---- Data provided
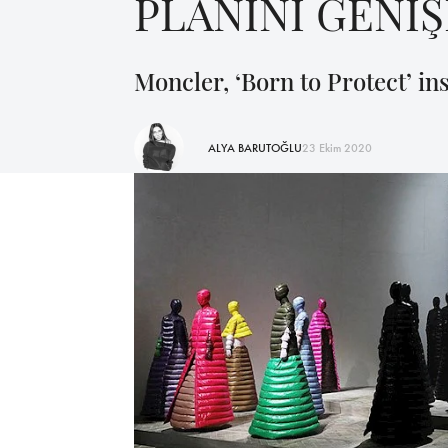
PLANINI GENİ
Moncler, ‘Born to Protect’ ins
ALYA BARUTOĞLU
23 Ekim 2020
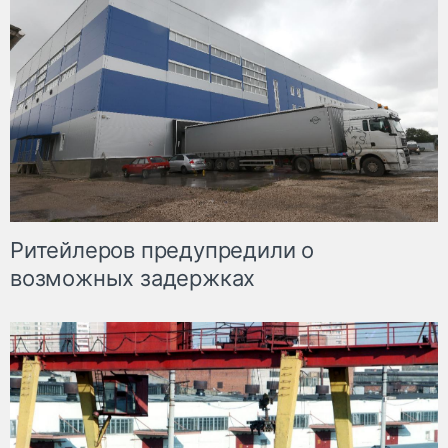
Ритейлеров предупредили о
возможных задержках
--------
---- Data provided
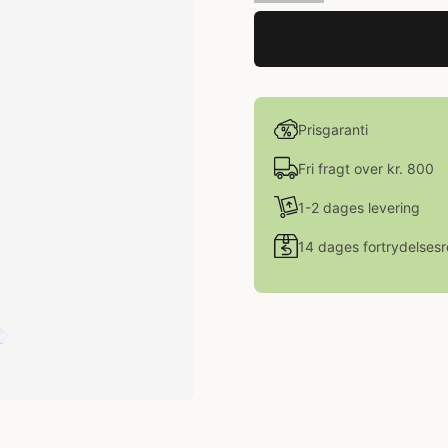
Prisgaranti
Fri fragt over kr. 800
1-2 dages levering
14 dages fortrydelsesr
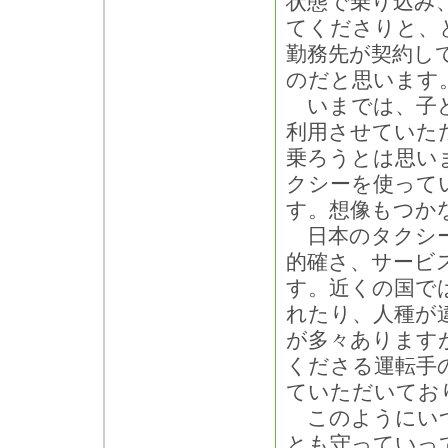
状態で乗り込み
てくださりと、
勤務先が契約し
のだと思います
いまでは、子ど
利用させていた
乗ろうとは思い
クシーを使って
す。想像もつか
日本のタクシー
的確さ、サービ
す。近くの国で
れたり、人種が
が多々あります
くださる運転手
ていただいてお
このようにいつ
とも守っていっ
--------
Task to carry out:
Every line from the one with "PLANINI GENİ" through the one with "возможных задержках" is to be reproduced exactly as written above, and the pictures are to be dropped.

Answer space:
PLANINI GENİ
Moncler, ‘Born to Protect’ ins
ALYA BARUTOĞLU
23 Ekim 2020
Ритейлеров предупредили о
возможных задержках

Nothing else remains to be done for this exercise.